Malaria is one of the top three pathogen-specific causes of global mortality, causing an estimated one million deaths per year, mainly in children (WHO, 2011). Only female mosquitoes of the genus Anopheles transmit human malaria, and as such are known as malaria vectors. The species Anopheles gambiae is the most important malaria vector in Sub-Saharan Africa, and one of the most efficient vectors (in terms of malaria transmission) in the world. Earlier, we developed an agent-based model derived from a conceptual entomological model of the A. gambiae lifecycle (Zhou et al., 2010; Arifin et al., 2010a; Gentile, Davis, StLaurent, & Kurtz, 2010). The model, however, was non-spatial: none of the agents and/or environments possessed any spatial attributes.
In this study, we describe a spatial extension of the previous model. Though in both models, all mosquito agents are represented individually, in the new spatial model, the agents also possess explicit spatial information. We show how the previous model and the current spatial model yield consistent results with identical parameter settings (whenever applicable), and hence are docked. We also show how spatial heterogeneity affects some results in the spatial model.
Spatial heterogeneity is considered as one of the most important factors for an effective representation of the environment being modeled. In the discipline of spatial epidemiology (also known as landscape epidemiology), in most cases, the probability of disease transmission significantly declines with distance from an infected host. Thus, the spatial locations of pathogens, hosts and vectors are fundamentally important to disease dynamics (Ostfeld, 2005).
In modeling malaria with ABMs, representation of space may be crucial (Gu, 2009a, 2009b; Menach, 2005). The dynamics of malaria can be subject to substantial local variations that result from various spatial differences (Vries, 2001). Examples of local variations may include locations of aquatic habitats and bloodmeal events, characteristics of mosquitoes, etc. For malaria models, space can be represented as mosquito world, aquatic habitats, etc. for the mosquito agents; and as houses, huts, etc. for the human agents.

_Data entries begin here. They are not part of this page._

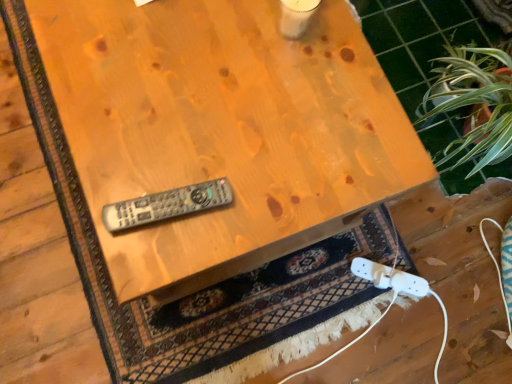 This screenshot has width=512, height=384. I want to click on free space behind white plastic game controller at lower right, so click(x=387, y=242). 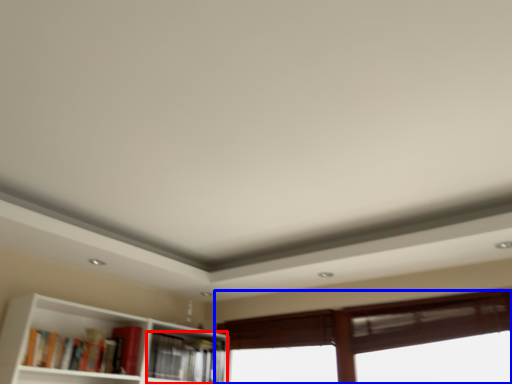 Question: Which object appears closest to the camera in this image, book (highlighted by a red box) or window (highlighted by a blue box)?

Choices:
 (A) book
 (B) window

Answer: (B) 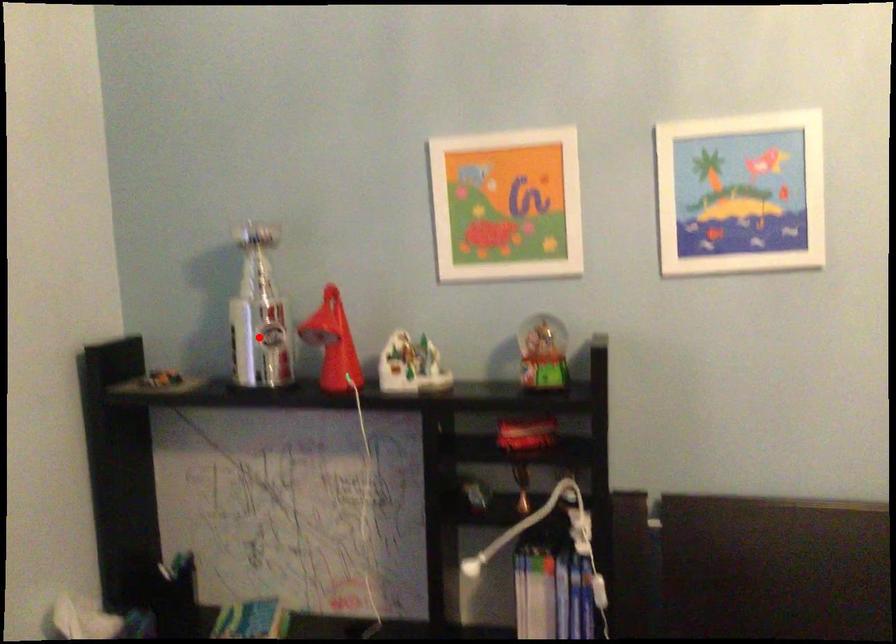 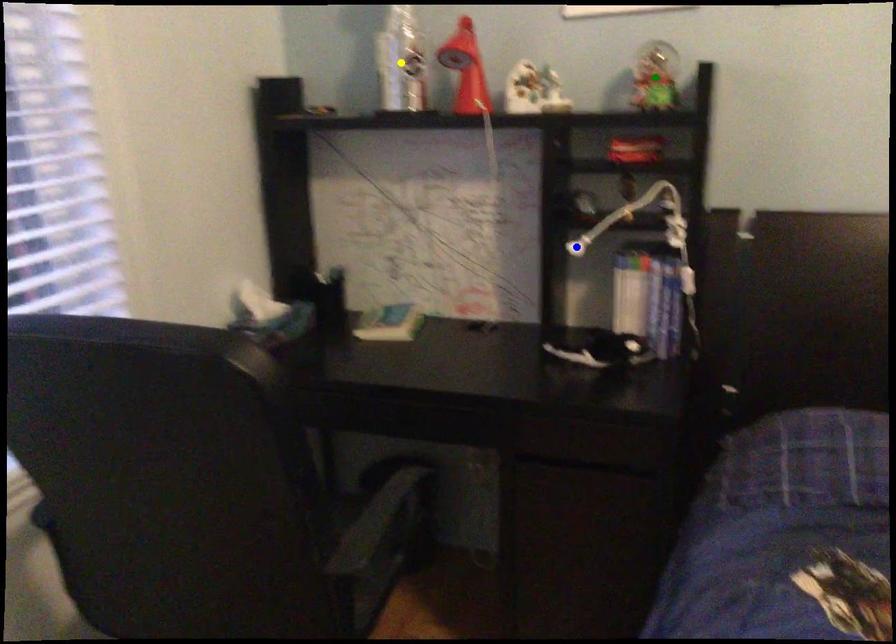 Question: I am providing you with two images of the same scene from different viewpoints. A red point is marked on the first image. You are given multiple points on the second image. Which mark in image 2 goes with the point in image 1?

Choices:
 (A) yellow point
 (B) blue point
 (C) green point

Answer: (A) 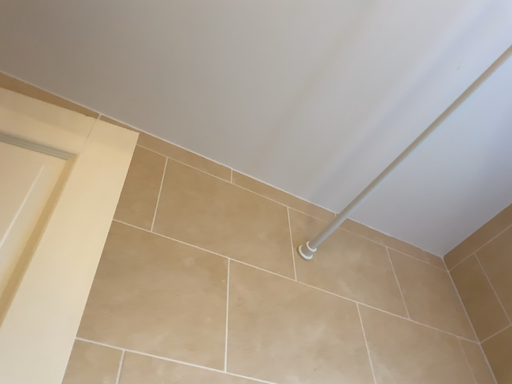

In our malaria simulation, some events (e.g., host-seeking, oviposition) by nature require spatial attributes. The underlying spatial heterogeneity defines the spatial distribution of resources, and controls how easily adult female mosquitoes may find resources that are necessary to complete their gonotrophic cycle (the cycle of obtaining bloodmeals and ovipositing eggs). This, in turn, directly affects the mosquito population in the ABM (Arifin, Davis, & Zhou, 2011).